***** Source material
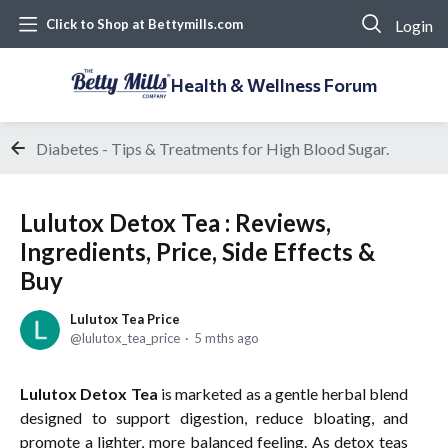
Login
Click to Shop at Bettymills.com
Health & Wellness Forum
Diabetes - Tips & Treatments for High Blood Sugar.
Lulutox Detox Tea : Reviews,
Ingredients, Price, Side Effects &
Buy
Lulutox Tea Price
lulutox_tea_price
5 mths ago
Lulutox Detox Tea
is marketed as a gentle herbal blend
designed to support digestion, reduce bloating, and
promote a lighter, more balanced feeling. As detox teas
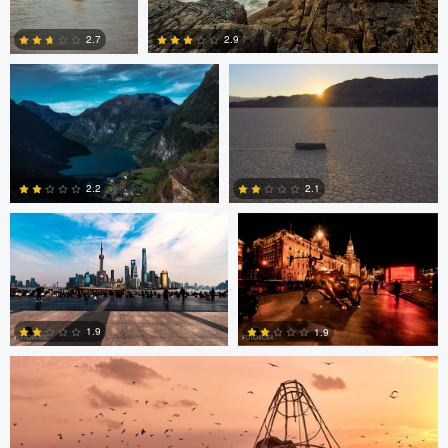
2.9
2.7
2
3
Paul Boer Putter
Paul Boer Putter
2.2
2.1
0
0
ARNAUD HUYGENS
1.9
1.9
0
0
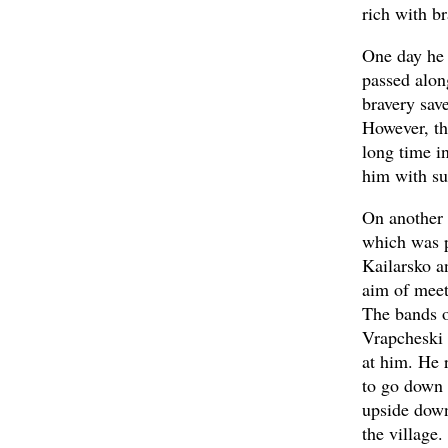
rich with b
One day he 
passed alon
bravery sav
However, th
long time i
him with su
On another 
which was p
Kailarsko a
aim of meet
The bands op
Vrapcheski 
at him. He 
to go down 
upside down
the village.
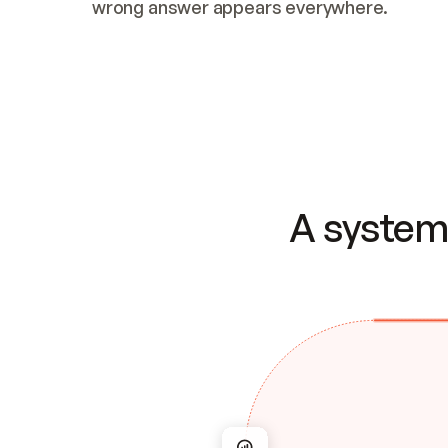
wrong answer appears everywhere.
A system 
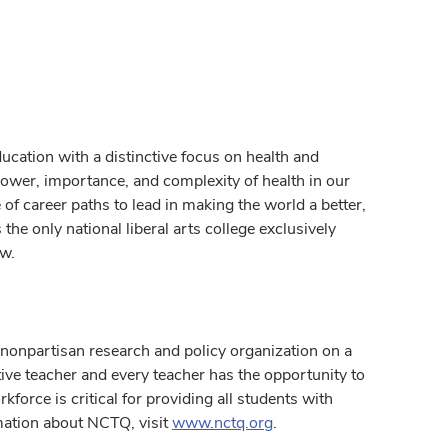
ucation with a distinctive focus on health and
ower, importance, and complexity of health in our
of career paths to lead in making the world a better,
the only national liberal arts college exclusively
ow.
nonpartisan research and policy organization on a
tive teacher and every teacher has the opportunity to
kforce is critical for providing all students with
mation about NCTQ, visit
www.nctq.org
.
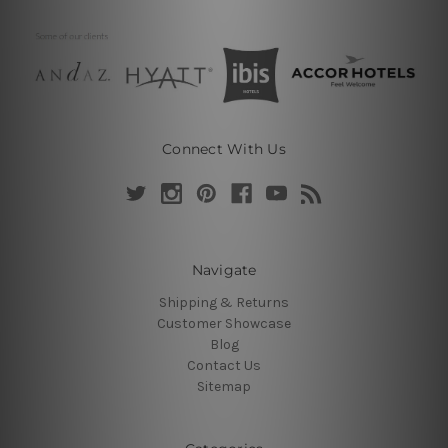
Connect With Us
Navigate
Shipping & Returns
Customer Showcase
Blog
Contact Us
Sitemap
**********
- _Task_: Starting at the line above that holds "wrong answer appears everywhere.", return each line up to and including the one that holds "kforce is critical", exactly as written, minus any pictures.

- _Answer box_:
wrong answer appears everywhere.
A system 
ucation with a distinctive focus on health and
ower, importance, and complexity of health in our
of career paths to lead in making the world a better,
the only national liberal arts college exclusively
ow.
nonpartisan research and policy organization on a
tive teacher and every teacher has the opportunity to
kforce is critical for providing all students with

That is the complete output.